A bold Behind-the-Scenes Tell-All About How Talented Artists
and Athletes Are Mentally and Physically Killed
by Badly Behaving Fans, Families, Teachers and Coaches
who Deify, Vilify and Crucify Our Stars.
Healthier Ways to Mentor the Talented
and Bring Healing to Our Culture
Lisa Loving Dalton, a forty-year veteran of the entertainment industry, dares to pull back the curtain of tinsel town to examine some very gritty facts.
What stands out in her new book Murder Of Talent: How Pop Culture Is Killing "IT" is the no-holds-barred assay she makes on the fans, the families, mentors and the talented ones revealing the dangers that exist. An easy and dynamic read, with something for everyone, this messy memoir, part uncensored social diatribe, part gentle master class on the nature of peak performance and how to achieve it in a way that is good for the fans and for our heroes.
Dalton puts us all on trial for the death and destruction of our stars, our wannanbes, our selves and our culture. She calls for the arrest of some and even judges herself guilty of self-violence for allowing a famous coach to destroy her film-acting career. Then, with empathy and wisdom, Lisa gently steps us along a path to redemption with tips for each of us on how to stop the metaphoric and actual bloodshed, leading us to happier, healthier lives.
Endorsed by a Clinical Psychologist and a Tony Award-winning Producer, with a foreword by noted scholar/author Dr. Sharon Carnicke, Dalton courageously shares painful true stories of how she and fellow artists were indoctrinated in PTSD-inducing techniques. The knife is further twisted when we understand this destruction is still propagated by academia and manipulative super coaches, some making over a million dollars a year as they drain the pockets of penniless actors and a few superstars to boot.
No wonder stars are killing themselves with sex, drugs and other bad behavior.

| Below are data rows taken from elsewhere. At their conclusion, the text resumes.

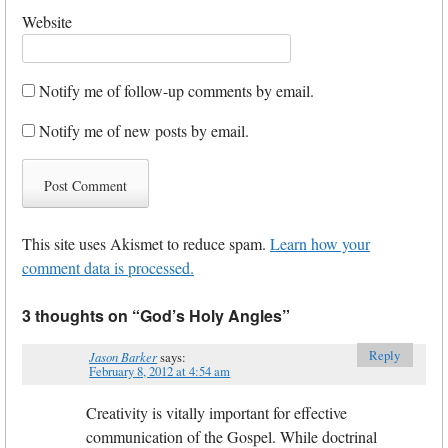
Website
Notify me of follow-up comments by email.
Notify me of new posts by email.
This site uses Akismet to reduce spam.
Learn how your
comment data is processed.
3 thoughts on “
God’s Holy Angles
”
Reply
Jason Barker
says:
February 8, 2012 at 4:54 am
Creativity is vitally important for effective
communication of the Gospel. While doctrinal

Perhaps the most publicly provocative aspect of this book is how children are traumatized into denying their talent by parents, teachers, and peers. Parents fear economic and social instability, and even attach homophobia to talent, refusing to support their children in non-math/science careers, forcing them away from what they love and into other fields where they suffer, fail and take a toll on society. Dalton reveals what it takes to survive humiliation in the classroom, harassment and jealousy from friends, self-doubt and parental disapproval.